Suraj Kapoor

Director of Product @WayUp, formerly @Lerer Hippeau. Technologist, Optimistic Contrarian.

Concurrency: Threading vs Multiprocessing in Python

As programs become larger and more complex, they need to do more computations while maintaining speed. Concurrency is when multiple computations are performed in parallel, and there are techniques that enable us to do this such as Threading and Multiprocessing.

What is Threading?

Threading is when several programs run concurrently in a single process. Threads run in the same memory space so sharing information amongst threads is easy but precautions (the GIL) are needed to stop different threads to write to the same memory space, at the same time.

What is Multiprocessing?

Multiprocessing uses processes (instead of threads) to run programs concurrently in separate memory space taking advantage of multiple CPUs. The processes cannot share information or state and take up more memory space.

Threading vs Processing?

This is an excellent StackOverflow answer that outlines the pros and cons. As a newbie I am in the process of experimenting with both, although my experience with threading has not been great in that code seems a lot less intuitive to write, whereas multiprocessing seems to be a lot more straightforward.

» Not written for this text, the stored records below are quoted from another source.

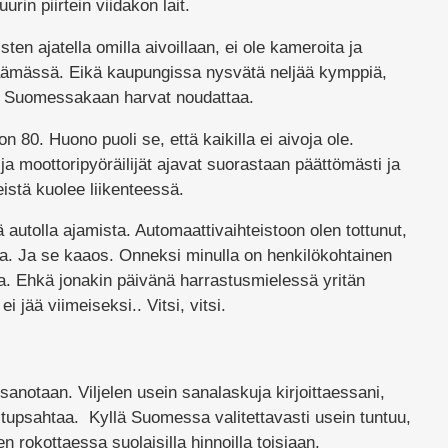
uurin piirtein viidakon lait.
en ajatella omilla aivoillaan, ei ole kameroita ja
täämässä. Eikä kaupungissa nysvätä neljää kymppiä,
ti Suomessakaan harvat noudattaa.
 80. Huono puoli se, että kaikilla ei aivoja ole.
 ja moottoripyöräilijät ajavat suorastaan päättömästi ja
istä kuolee liikenteessä.
ä autolla ajamista. Automaattivaihteistoon olen tottunut,
lla. Ja se kaaos. Onneksi minulla on henkilökohtainen
ajaa. Ehkä jonakin päivänä harrastusmielessä yritän
ei jää viimeiseksi.. Vitsi, vitsi.
 sanotaan. Viljelen usein sanalaskuja kirjoittaessani,
 tupsahtaa. Kyllä Suomessa valitettavasti usein tuntuu,
n rokottaessa suolaisilla hinnoilla toisiaan.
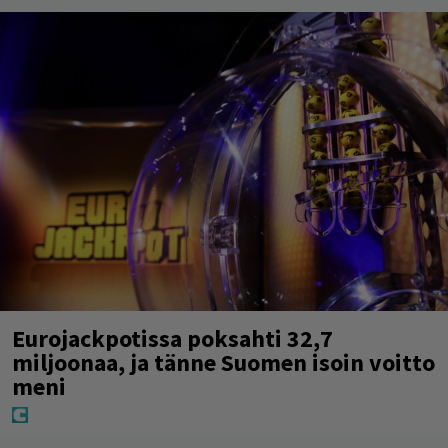
Eurojackpotissa poksahti 32,7
miljoonaa, ja tänne Suomen isoin voitto
meni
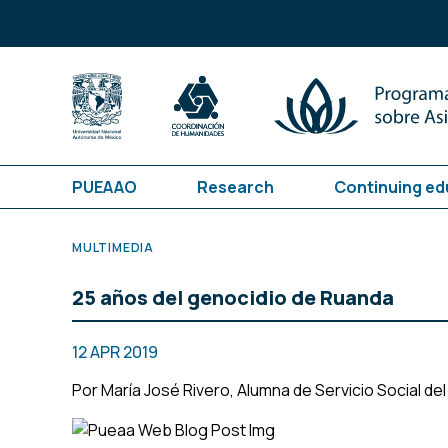
PUEAAO
Research
Continuing ed
MULTIMEDIA
25 años del genocidio de Ruanda
12 APR 2019
Por María José Rivero, Alumna de Servicio Social d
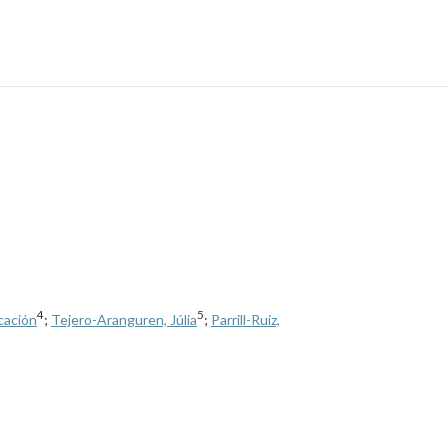
4
5
cación
;
Tejero-Aranguren, Júlia
;
Parrill-Ruiz,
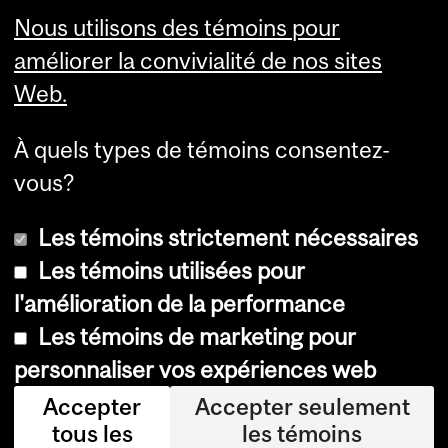
Bourses & Aide Financière
Nous utilisons des témoins pour
Bureau des étudiants de la
améliorer la convivialité de nos sites
première année
Web.
Étudiants francophones
Étudiants étrangers
Service des sports
À quels types de témoins consentez-
vous?
Les témoins strictement nécessaires
Les témoins utilisées pour
l'amélioration de la performance
© Université McGill, 2026
Les témoins de marketing pour
Accessibilité
personnaliser vos expériences web
Avis sur les témoins
Accepter
Accepter seulement
tous les
les témoins
Paramètres des témoins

I ran a simple test to count the length of each word in a 120K text file. It took approximately 90 seconds processing time without using concurrency technique. Using the multiprocessing module, processing time was only 12 seconds. My code is here .

What are Queues?

Queues are an ordered collection of items that allow addition of an item on one end and removal of an item from another. They are like a simplified version of a list with basic pop and append commands. Usually they follow the First in, First Out (FIFO) principle. Queues are used in conjunction with threading as they allow state to be shared in the process. Python’s multiprocessing module has it’s own Queue object, which works differently. This allows data to be shared between processes.

What is the GIL (Global Interpreter Lock)?

This is a mechanism that allows for the synchronization of threads to execute one at a time. It's also the reason that threading is not that effective in Python.